Ayat al-Quran yang kira-kira artinya begini, "Barang siapa melakukan sesuatu untuk akhirat, niscaya Kami tambahkan penghasilannya. Barang siapa melakukan sesuatu untuk dunia, maka kami berikan baginya dunia, tetapi di akhirat dia tidak akan mendapatkan apa-apa"

Saya awali bagian ini dengan sebuah ayat al-Quran karena ada momen membahagiakan yang kami alami. Yah, paling tidak setelah dihajar habis-habisan oleh gaya brutal Ghost Rider, saya bisa sumringah bahagia di pembuka malam ke-24 bulan puasa tahun ini.

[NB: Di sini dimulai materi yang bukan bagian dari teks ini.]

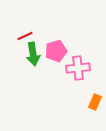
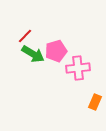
red line: rotated 21 degrees counterclockwise
green arrow: rotated 50 degrees counterclockwise
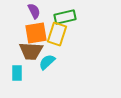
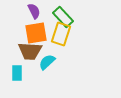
green rectangle: moved 2 px left; rotated 60 degrees clockwise
yellow rectangle: moved 4 px right
brown trapezoid: moved 1 px left
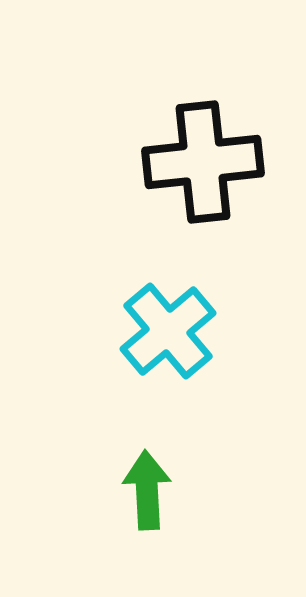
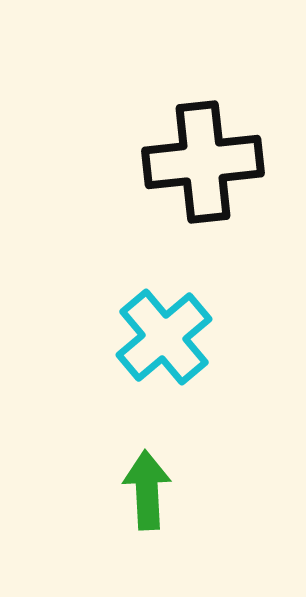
cyan cross: moved 4 px left, 6 px down
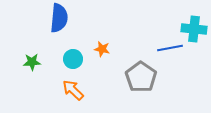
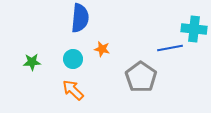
blue semicircle: moved 21 px right
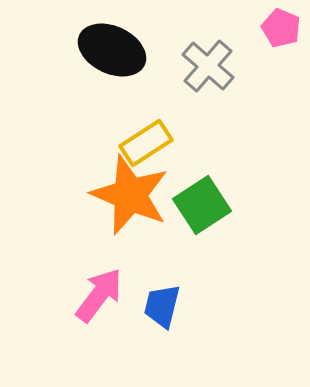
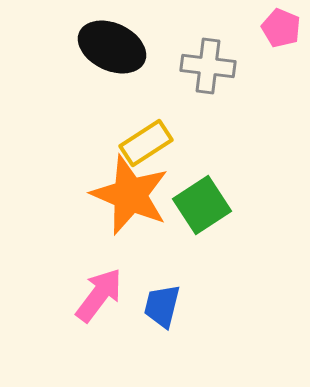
black ellipse: moved 3 px up
gray cross: rotated 34 degrees counterclockwise
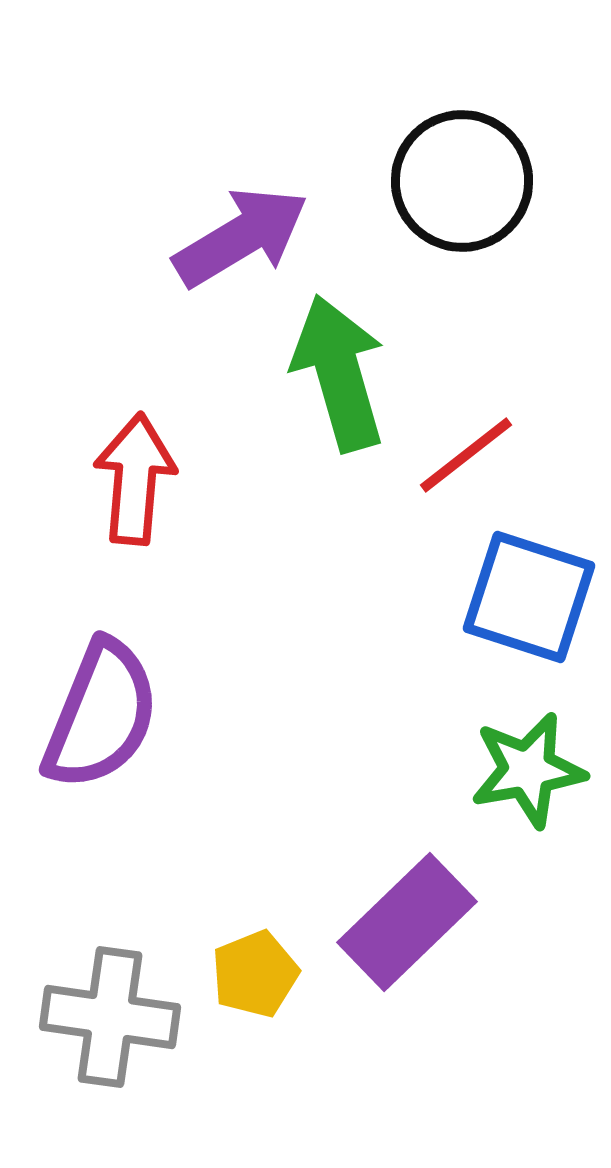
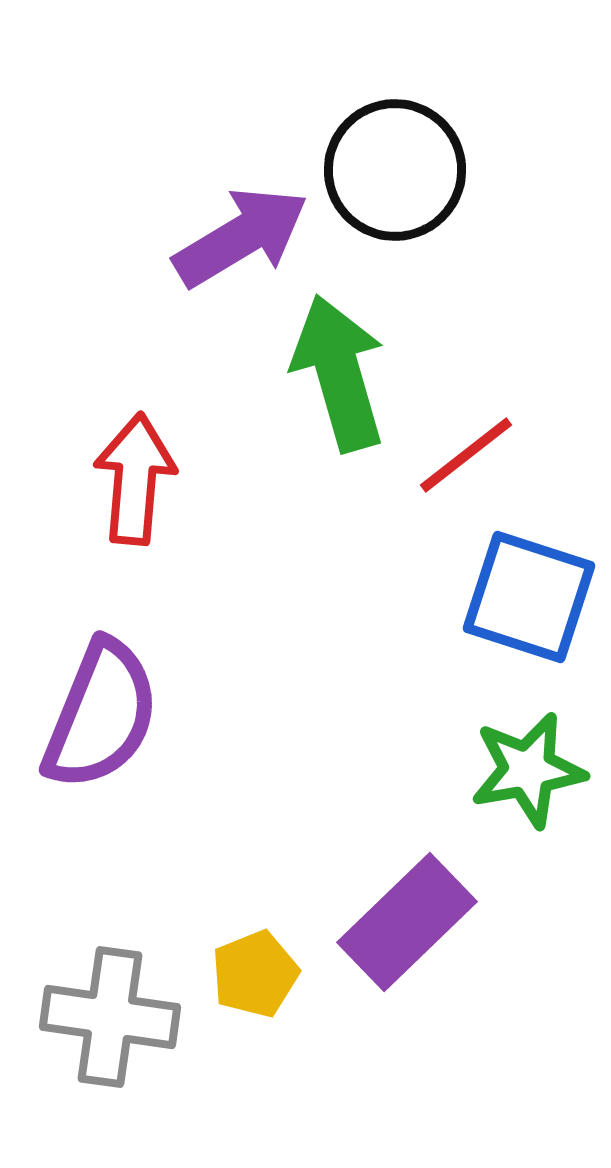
black circle: moved 67 px left, 11 px up
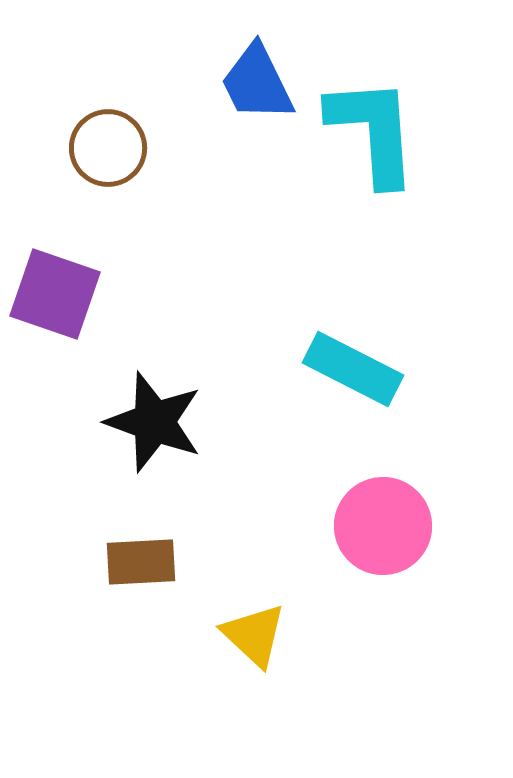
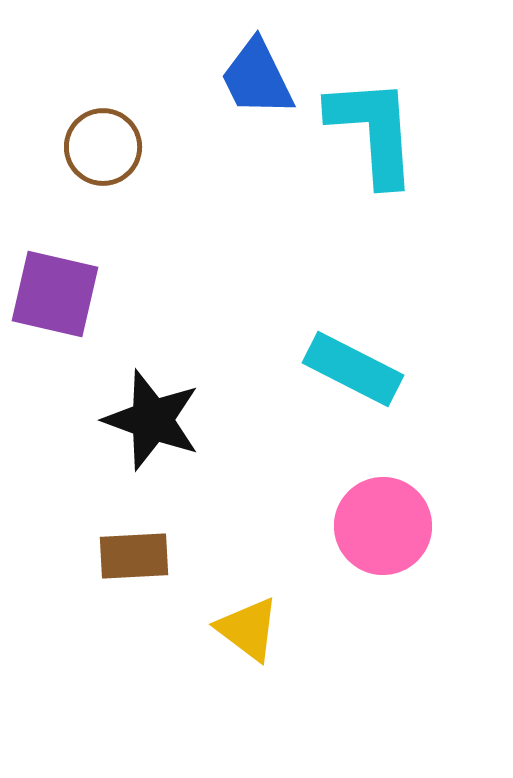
blue trapezoid: moved 5 px up
brown circle: moved 5 px left, 1 px up
purple square: rotated 6 degrees counterclockwise
black star: moved 2 px left, 2 px up
brown rectangle: moved 7 px left, 6 px up
yellow triangle: moved 6 px left, 6 px up; rotated 6 degrees counterclockwise
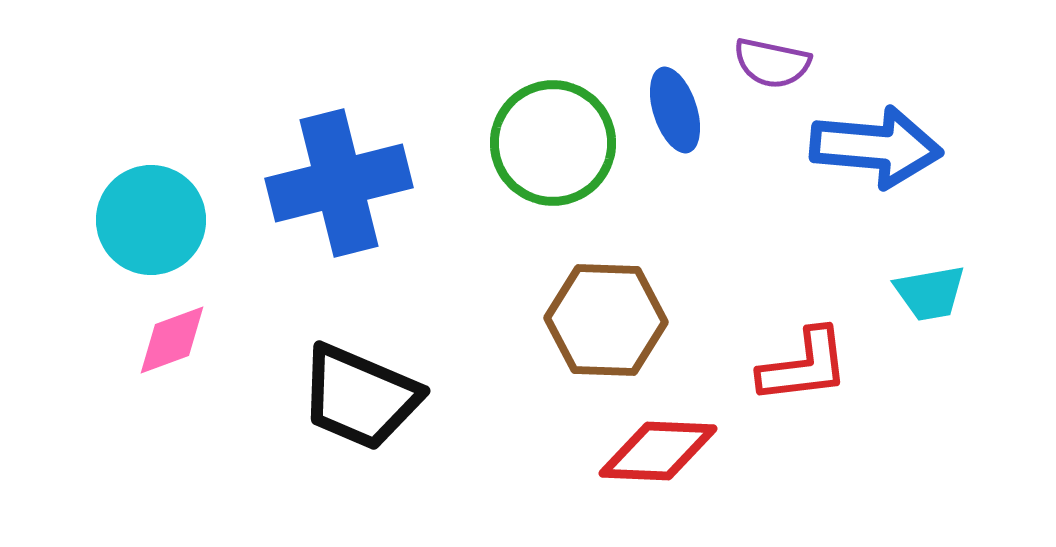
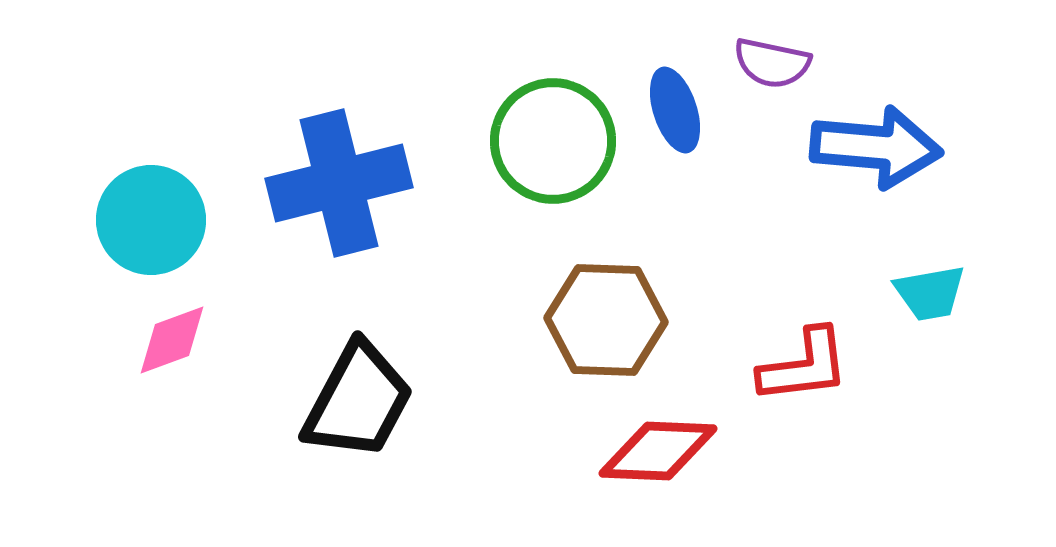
green circle: moved 2 px up
black trapezoid: moved 2 px left, 4 px down; rotated 85 degrees counterclockwise
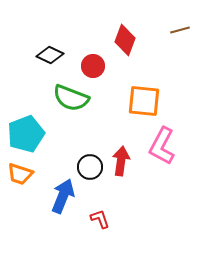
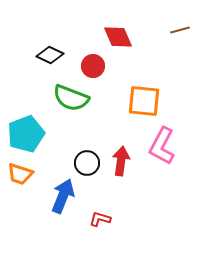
red diamond: moved 7 px left, 3 px up; rotated 44 degrees counterclockwise
black circle: moved 3 px left, 4 px up
red L-shape: rotated 55 degrees counterclockwise
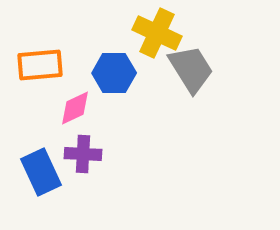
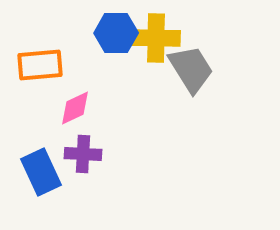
yellow cross: moved 1 px left, 5 px down; rotated 24 degrees counterclockwise
blue hexagon: moved 2 px right, 40 px up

Setelah meneguk satu botol air mineral dingin di depan Alfamart, perjalanan pun kami lanjutkan. Tujuannya bukan untuk melahap jalanan sejauh mungkin, tetapi mencari tempat untuk istirahat, entah itu masjid atau rumah makan, yang ketemu duluan, di sanalah kami akan singgah. Meski yah, jujur rumah makan lebih kami harapkan. Alasannya sederhana, rumah makan biasanya menyediakan tempat shalat, sementara tempat shalat tidak menyediakan rumah makan.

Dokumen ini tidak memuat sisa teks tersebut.